Using the records that follow, tally the lines containing the word "configured" and state only the count.

[Supplied material]

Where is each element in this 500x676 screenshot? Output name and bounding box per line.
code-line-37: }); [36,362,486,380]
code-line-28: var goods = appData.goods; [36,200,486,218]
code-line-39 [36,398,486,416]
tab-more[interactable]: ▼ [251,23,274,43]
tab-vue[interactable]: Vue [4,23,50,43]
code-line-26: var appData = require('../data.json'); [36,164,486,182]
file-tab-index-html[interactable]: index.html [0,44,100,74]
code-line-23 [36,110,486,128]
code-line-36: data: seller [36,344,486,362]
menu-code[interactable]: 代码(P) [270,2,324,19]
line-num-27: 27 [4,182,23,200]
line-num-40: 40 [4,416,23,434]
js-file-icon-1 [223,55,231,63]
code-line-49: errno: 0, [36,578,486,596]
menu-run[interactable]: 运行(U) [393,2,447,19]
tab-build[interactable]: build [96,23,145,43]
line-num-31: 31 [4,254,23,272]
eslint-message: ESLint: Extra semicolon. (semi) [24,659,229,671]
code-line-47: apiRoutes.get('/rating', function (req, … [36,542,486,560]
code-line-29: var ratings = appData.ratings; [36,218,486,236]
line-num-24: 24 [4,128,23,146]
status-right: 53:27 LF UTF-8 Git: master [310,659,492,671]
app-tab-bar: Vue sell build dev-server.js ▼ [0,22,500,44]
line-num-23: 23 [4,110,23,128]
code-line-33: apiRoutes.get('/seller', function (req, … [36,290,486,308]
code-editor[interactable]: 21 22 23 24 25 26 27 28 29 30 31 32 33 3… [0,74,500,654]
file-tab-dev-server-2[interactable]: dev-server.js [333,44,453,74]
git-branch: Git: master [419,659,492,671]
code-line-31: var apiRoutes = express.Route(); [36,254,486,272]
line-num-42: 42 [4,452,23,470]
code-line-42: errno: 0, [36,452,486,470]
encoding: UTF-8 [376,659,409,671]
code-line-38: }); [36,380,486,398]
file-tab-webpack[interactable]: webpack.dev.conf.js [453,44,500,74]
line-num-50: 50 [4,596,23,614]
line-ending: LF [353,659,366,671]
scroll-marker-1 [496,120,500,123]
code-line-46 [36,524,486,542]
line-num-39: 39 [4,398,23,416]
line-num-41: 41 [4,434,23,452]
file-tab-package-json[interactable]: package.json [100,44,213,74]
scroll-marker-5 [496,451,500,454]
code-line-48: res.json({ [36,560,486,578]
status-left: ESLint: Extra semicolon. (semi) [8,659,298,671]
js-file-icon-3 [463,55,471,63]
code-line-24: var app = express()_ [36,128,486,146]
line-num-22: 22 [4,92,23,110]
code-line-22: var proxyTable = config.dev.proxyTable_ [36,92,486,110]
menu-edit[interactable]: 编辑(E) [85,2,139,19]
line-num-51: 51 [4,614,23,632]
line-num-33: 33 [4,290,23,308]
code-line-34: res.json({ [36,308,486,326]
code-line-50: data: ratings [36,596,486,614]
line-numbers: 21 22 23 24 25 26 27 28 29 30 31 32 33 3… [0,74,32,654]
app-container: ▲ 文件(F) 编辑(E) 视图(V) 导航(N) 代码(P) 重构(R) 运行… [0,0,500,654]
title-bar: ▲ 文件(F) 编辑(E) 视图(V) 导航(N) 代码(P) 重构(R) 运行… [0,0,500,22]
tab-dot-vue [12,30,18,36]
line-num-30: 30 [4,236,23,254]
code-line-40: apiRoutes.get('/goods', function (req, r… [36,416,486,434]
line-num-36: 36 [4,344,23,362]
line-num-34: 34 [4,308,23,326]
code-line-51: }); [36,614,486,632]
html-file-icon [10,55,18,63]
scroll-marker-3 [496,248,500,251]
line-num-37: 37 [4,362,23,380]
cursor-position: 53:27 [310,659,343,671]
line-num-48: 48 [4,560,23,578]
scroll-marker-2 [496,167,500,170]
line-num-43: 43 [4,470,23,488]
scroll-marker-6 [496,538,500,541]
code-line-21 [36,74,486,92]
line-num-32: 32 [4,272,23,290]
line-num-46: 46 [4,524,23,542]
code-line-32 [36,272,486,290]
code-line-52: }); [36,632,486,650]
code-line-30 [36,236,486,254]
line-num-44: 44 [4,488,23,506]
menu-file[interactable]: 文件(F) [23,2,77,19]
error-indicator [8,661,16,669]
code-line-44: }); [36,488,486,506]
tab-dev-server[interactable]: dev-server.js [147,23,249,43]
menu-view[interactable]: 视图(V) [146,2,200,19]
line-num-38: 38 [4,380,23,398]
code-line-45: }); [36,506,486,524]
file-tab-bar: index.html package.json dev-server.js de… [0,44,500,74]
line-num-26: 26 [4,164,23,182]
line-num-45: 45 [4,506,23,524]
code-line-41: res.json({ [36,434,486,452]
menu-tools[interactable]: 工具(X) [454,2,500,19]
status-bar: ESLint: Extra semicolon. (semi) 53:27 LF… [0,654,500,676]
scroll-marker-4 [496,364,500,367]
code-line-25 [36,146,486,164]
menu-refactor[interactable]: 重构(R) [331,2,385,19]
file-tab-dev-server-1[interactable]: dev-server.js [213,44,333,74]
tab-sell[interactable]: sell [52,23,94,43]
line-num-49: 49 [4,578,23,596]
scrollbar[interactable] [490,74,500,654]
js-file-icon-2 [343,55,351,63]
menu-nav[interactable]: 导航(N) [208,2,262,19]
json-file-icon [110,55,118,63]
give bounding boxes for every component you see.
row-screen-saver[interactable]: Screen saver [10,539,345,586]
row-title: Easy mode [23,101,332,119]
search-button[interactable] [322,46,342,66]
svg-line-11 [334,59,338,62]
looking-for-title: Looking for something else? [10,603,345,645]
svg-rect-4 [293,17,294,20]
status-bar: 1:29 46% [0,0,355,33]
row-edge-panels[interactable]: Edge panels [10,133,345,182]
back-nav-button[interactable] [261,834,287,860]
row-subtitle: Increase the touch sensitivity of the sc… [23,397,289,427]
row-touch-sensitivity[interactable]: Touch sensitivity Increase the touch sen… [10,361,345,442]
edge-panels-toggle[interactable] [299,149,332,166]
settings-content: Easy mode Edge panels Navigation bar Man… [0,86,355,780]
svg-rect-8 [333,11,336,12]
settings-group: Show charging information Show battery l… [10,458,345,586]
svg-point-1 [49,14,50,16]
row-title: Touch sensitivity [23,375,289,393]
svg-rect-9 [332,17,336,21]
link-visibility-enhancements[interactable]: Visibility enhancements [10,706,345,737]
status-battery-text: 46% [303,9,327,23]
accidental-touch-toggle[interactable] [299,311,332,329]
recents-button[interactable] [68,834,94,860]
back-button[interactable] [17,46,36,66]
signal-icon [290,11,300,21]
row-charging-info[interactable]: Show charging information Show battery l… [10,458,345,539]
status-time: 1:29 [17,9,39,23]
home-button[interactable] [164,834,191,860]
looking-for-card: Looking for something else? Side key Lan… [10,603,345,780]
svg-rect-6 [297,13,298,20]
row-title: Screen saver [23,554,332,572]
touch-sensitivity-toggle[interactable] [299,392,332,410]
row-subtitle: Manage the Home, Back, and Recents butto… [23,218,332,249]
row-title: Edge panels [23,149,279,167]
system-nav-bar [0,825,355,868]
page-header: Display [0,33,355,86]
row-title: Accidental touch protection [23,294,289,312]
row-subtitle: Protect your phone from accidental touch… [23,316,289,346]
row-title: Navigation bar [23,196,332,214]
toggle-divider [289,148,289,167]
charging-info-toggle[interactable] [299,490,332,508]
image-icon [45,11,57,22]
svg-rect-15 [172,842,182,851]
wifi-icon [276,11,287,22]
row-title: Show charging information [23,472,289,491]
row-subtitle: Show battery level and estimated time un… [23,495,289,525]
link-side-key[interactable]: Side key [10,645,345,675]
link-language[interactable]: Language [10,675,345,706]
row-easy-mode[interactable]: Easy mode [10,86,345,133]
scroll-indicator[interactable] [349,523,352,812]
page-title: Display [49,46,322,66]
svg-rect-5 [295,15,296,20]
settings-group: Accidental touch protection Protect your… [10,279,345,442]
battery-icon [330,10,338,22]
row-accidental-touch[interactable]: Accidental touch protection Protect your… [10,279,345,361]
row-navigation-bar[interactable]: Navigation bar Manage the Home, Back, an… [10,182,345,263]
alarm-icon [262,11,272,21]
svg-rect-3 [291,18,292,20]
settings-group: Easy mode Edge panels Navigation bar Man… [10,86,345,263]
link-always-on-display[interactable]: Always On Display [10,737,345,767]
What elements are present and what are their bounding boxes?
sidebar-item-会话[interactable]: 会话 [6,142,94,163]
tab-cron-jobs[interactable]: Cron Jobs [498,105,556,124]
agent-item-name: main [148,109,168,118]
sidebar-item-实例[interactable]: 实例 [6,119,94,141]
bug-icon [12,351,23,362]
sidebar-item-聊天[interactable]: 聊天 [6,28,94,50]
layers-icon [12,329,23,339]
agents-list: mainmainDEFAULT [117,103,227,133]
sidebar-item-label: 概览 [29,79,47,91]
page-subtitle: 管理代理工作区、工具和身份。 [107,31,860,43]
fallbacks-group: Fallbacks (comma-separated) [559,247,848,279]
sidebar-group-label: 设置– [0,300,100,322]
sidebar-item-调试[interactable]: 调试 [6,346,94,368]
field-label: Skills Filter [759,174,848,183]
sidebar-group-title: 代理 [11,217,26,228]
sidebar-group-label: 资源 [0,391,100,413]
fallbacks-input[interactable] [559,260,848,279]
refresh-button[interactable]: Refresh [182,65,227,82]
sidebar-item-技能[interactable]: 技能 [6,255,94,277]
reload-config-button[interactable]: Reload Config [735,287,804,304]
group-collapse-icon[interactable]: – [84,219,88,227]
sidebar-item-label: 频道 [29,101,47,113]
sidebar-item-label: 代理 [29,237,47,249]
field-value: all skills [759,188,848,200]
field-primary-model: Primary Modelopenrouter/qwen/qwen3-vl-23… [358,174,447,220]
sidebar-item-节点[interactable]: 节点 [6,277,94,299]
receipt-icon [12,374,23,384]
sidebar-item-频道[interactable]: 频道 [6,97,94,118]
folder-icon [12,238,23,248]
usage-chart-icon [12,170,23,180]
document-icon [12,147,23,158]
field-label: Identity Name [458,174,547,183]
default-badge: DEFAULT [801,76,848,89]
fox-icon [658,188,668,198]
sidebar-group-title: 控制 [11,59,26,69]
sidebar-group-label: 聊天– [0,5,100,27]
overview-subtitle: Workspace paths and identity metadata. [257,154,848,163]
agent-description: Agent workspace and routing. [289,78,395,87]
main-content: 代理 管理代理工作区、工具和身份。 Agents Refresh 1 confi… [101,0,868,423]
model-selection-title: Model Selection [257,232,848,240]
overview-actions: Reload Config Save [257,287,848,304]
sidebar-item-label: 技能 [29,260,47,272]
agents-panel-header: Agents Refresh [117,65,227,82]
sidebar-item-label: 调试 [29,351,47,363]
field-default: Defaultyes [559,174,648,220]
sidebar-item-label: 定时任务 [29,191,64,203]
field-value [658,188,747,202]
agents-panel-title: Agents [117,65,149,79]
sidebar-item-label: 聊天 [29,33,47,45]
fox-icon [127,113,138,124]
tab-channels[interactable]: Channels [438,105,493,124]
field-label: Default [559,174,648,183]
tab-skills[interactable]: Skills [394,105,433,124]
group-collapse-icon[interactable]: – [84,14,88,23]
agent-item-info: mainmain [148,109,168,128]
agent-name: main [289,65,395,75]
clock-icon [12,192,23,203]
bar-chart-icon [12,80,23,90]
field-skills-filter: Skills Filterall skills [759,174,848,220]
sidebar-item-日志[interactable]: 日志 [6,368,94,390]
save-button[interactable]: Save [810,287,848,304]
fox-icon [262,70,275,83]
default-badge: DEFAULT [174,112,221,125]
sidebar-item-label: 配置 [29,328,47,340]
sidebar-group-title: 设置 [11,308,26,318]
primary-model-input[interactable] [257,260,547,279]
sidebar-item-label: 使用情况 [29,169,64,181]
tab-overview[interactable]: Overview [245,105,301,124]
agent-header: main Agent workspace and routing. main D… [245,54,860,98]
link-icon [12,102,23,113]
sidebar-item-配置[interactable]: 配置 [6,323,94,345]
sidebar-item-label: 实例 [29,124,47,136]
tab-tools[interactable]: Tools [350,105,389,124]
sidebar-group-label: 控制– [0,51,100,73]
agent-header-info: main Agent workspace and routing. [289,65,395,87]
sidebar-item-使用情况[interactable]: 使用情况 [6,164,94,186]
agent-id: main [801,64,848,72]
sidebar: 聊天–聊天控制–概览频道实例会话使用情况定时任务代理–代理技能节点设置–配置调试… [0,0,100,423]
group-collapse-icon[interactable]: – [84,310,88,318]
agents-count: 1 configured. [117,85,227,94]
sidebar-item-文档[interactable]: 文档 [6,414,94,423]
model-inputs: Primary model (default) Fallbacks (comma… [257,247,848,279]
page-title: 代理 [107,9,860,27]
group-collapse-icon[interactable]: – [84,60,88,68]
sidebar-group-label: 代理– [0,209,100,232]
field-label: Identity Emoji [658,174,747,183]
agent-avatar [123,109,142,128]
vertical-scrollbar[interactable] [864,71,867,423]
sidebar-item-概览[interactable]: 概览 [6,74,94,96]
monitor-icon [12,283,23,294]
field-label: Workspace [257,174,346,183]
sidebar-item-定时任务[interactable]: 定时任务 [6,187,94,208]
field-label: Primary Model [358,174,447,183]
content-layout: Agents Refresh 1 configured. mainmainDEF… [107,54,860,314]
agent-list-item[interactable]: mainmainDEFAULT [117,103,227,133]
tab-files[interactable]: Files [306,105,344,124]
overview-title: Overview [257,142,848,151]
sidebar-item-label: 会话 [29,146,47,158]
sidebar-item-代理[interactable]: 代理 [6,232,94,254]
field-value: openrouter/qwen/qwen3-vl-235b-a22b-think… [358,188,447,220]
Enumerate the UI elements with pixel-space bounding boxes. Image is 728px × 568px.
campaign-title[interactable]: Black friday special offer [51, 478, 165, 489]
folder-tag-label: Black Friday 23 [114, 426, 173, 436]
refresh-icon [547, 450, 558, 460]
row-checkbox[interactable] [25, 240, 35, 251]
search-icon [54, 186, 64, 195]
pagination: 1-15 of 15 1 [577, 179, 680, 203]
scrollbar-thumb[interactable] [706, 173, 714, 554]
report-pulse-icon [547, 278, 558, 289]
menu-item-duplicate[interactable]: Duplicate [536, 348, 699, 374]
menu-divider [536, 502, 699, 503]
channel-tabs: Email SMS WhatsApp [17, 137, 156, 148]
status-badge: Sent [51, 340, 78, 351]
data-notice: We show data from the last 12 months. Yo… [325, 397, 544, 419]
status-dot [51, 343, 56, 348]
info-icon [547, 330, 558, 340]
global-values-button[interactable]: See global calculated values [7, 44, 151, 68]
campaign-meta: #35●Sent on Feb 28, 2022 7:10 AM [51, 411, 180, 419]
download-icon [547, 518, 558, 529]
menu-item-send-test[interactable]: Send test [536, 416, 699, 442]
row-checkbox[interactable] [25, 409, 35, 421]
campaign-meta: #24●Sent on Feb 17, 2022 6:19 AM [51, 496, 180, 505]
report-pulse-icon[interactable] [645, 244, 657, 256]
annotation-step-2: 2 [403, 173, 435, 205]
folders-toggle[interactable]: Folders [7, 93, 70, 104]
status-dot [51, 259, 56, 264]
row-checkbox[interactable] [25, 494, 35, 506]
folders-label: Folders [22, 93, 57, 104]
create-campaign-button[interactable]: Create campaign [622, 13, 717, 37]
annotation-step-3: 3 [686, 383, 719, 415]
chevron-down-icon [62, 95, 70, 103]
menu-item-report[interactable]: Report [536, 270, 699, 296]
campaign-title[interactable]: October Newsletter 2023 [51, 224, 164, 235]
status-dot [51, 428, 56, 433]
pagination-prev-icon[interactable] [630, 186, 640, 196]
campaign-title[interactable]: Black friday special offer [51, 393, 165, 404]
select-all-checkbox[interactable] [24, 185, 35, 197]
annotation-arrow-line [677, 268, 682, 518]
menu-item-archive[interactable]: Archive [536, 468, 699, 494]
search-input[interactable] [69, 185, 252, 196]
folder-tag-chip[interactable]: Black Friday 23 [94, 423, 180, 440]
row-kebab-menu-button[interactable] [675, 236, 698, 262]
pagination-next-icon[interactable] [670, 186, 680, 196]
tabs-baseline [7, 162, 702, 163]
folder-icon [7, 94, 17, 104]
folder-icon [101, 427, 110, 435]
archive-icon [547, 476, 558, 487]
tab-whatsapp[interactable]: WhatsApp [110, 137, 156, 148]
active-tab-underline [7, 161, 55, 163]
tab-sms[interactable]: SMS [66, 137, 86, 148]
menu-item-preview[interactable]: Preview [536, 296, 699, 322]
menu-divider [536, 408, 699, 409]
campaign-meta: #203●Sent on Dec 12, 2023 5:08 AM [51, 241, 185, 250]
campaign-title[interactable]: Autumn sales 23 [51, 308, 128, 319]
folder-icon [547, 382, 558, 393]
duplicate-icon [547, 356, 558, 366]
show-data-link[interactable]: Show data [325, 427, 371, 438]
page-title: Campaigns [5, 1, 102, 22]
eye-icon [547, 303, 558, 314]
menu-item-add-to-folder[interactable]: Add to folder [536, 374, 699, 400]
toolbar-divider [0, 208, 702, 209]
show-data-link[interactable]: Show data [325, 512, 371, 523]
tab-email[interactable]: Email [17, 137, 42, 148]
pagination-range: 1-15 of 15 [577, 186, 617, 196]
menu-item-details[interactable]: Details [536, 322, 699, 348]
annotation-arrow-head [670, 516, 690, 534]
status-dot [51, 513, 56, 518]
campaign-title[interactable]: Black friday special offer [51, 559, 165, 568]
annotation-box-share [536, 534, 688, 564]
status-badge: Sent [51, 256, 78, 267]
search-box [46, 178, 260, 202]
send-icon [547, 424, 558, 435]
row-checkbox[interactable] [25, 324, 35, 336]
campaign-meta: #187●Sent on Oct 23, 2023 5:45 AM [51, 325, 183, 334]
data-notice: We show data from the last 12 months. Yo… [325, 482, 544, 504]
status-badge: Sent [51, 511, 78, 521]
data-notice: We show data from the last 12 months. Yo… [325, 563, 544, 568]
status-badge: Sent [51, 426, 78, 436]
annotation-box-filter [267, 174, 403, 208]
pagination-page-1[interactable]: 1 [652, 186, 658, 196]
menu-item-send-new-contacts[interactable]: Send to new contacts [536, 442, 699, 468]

[/Supplied material]

» Written solution:
2